Fatso was a spoof of the official Olympic mascots Syd, Ollie and Millie, whom Roy & HG disparaged as “Syd, Ollie and Dickhead”.[3] He was nicknamed “the battlers’ prince” and proved to be more popular among Australian fans (and some visitors who viewed the program) than the official mascots.[4] Fatso appeared with Gold Medalists Susie O’Neill, Grant Hackett and the Australian men’s 4×200 metre relay team on the winners’ dais.[1][2] He consequently appears on an official commemorative postage stamp of the Australian men’s 4×200 metre relay team in the arms of Michael Klim.[5]

During the Olympics the Australian Olympic Committee attempted to ban athletes appearing with Fatso to stop him upstaging their official mascots.[2] The impending public relations disaster forced the president of the AOC, John Coates, and the director general of the IOC, Francois Carrard, to distance their organisations from these attempts.[6][1]

At the end of the Olympics, Fatso was auctioned for the Olympic Aid charity, selling for AU$80,450 to Seven Network executive chairman Kerry Stokes. Fatso is currently housed in a glass box in Kerry Stokes’s North Sydney office.[6]

In keeping with Fatso’s role as a protest against the commercialization of Olympic mascots,[3] only two Fatsos were officially produced: one for use in the studio and the other for use in the athletes’ village.[1] A number of unofficial Fatso toys and memorabilia were sold by merchants without authorization from the producers of The Dream.[7][8] A statue of Fatso appears as part of an official Olympic memorial outside the Sydney Olympic Stadium.[6][/quote]

HG

The difference being that the Aussie state won’t send people to prison* over Fatso. And if you build statues to non state approved mascots in China, the government will knock them over with tanks

  • I think under English law, large areas of Australia are still technically classed as prisons, so if you lived on one of those, evil PRC apologists could say that you were in prison. But, damnit, that’s not the point here.

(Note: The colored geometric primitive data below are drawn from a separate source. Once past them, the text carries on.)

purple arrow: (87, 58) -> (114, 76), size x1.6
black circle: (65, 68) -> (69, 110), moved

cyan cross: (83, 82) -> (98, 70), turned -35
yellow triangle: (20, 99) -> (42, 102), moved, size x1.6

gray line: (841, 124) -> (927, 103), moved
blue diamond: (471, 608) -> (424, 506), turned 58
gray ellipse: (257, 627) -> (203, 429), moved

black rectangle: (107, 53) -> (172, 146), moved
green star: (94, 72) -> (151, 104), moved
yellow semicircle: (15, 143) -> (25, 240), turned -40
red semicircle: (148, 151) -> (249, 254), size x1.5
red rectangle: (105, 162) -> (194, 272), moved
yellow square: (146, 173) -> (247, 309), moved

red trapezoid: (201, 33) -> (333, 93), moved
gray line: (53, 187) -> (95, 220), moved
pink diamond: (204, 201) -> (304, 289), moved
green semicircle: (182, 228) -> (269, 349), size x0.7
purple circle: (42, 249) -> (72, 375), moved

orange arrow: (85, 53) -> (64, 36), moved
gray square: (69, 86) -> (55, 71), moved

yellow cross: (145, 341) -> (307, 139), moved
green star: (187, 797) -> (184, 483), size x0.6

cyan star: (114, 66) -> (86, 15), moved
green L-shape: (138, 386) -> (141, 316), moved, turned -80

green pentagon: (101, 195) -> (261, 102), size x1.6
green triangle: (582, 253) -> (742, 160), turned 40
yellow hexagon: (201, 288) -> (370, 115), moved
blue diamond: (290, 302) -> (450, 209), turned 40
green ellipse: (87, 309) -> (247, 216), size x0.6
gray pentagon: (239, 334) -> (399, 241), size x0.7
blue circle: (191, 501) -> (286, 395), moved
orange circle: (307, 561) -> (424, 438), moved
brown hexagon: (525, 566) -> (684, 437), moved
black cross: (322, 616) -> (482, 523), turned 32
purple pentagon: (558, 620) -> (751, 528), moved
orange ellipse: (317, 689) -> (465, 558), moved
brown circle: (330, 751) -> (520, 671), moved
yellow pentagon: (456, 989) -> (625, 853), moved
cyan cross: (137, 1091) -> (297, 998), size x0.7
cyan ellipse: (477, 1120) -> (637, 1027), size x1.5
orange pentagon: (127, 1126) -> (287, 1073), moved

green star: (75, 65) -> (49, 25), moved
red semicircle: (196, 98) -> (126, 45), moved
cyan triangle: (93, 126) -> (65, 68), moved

Product placement in deleted scenes in films are sometimes blurred out. As are company names/logos on T-shirts of people appearing on TV.

In Holland they found a new solution … unwanted brand names on TV are made unreadable by mirror imaging the video footage … weird to see cars with steering wheels on the right, people wearing watches on the wrong side etc. …

What? You mean this.
msnbc.msn.com/id/11414718/

[quote]AP Associated Press updated 5:46 p.m. ET Feb. 17, 2006
TURIN, Italy - Samsung can’t put its name on its popular flat-screen televisions, even in its own VIP lounge. Workers at Winter Olympic venues are taping over the Dell logos on laptops in the press boxes. The Austrians had to cover up the spiders on their Spyder jackets.

The advertising police are out in force at the Turin Games, enforcing arcane rules with a vigor unmatched at Olympics past…
[/quote]

How odd, I thought Mussolini was dead a long time ago.

Frankly, I don’t think there’s anything wrong with not giving any free advertising to non-sponsoring companies. I mean the Olympic sponsors did each pay a gazillion dollars and all.